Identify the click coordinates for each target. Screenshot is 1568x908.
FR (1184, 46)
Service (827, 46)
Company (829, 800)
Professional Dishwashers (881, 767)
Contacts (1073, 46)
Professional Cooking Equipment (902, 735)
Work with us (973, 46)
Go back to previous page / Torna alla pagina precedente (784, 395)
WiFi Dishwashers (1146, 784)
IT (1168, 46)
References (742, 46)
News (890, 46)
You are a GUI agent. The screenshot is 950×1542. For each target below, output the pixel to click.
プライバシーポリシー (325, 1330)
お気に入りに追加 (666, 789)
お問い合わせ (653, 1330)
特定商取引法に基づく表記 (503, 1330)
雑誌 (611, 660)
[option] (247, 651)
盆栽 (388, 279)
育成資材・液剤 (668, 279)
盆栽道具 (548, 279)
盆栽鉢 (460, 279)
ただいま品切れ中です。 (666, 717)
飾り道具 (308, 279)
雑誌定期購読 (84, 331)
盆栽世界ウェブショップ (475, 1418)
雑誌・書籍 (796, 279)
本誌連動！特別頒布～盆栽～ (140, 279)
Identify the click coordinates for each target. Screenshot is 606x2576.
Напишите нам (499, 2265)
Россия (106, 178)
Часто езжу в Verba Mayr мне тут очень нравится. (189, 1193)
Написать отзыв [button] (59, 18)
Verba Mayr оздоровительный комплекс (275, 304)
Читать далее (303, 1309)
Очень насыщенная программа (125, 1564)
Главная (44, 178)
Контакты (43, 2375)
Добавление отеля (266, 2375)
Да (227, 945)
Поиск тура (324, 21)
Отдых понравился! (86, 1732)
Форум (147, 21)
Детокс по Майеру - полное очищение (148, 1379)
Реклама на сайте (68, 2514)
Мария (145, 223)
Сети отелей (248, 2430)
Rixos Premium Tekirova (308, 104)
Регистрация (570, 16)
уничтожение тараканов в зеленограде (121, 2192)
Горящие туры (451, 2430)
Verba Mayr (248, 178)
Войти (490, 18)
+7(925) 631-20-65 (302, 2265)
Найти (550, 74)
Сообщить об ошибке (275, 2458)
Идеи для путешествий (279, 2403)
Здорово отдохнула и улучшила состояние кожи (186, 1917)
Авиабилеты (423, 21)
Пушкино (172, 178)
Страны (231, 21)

────────

Work required |
Repeat all the entries word for word.

Output below |
Identify the click coordinates for each target. Screenshot is 1568x908.
FR (1184, 46)
Service (827, 46)
Company (829, 800)
Professional Dishwashers (881, 767)
Contacts (1073, 46)
Professional Cooking Equipment (902, 735)
Work with us (973, 46)
Go back to previous page / Torna alla pagina precedente (784, 395)
WiFi Dishwashers (1146, 784)
IT (1168, 46)
References (742, 46)
News (890, 46)
You are a GUI agent. The screenshot is 950×1542. For each target below, output the pixel to click.
プライバシーポリシー (325, 1330)
お気に入りに追加 (666, 789)
お問い合わせ (653, 1330)
特定商取引法に基づく表記 (503, 1330)
雑誌 (611, 660)
[option] (247, 651)
盆栽 (388, 279)
育成資材・液剤 (668, 279)
盆栽道具 (548, 279)
盆栽鉢 (460, 279)
ただいま品切れ中です。 (666, 717)
飾り道具 (308, 279)
雑誌定期購読 (84, 331)
盆栽世界ウェブショップ (475, 1418)
雑誌・書籍 (796, 279)
本誌連動！特別頒布～盆栽～ (140, 279)
Identify the click coordinates for each target. Screenshot is 606x2576.
Напишите нам (499, 2265)
Россия (106, 178)
Часто езжу в Verba Mayr мне тут очень нравится. (189, 1193)
Написать отзыв [button] (59, 18)
Verba Mayr оздоровительный комплекс (275, 304)
Читать далее (303, 1309)
Очень насыщенная программа (125, 1564)
Главная (44, 178)
Контакты (43, 2375)
Добавление отеля (266, 2375)
Да (227, 945)
Поиск тура (324, 21)
Отдых понравился! (86, 1732)
Форум (147, 21)
Детокс по Майеру - полное очищение (148, 1379)
Реклама на сайте (68, 2514)
Мария (145, 223)
Сети отелей (248, 2430)
Rixos Premium Tekirova (308, 104)
Регистрация (570, 16)
уничтожение тараканов в зеленограде (121, 2192)
Горящие туры (451, 2430)
Verba Mayr (248, 178)
Войти (490, 18)
+7(925) 631-20-65 (302, 2265)
Найти (550, 74)
Сообщить об ошибке (275, 2458)
Идеи для путешествий (279, 2403)
Здорово отдохнула и улучшила состояние кожи (186, 1917)
Авиабилеты (423, 21)
Пушкино (172, 178)
Страны (231, 21)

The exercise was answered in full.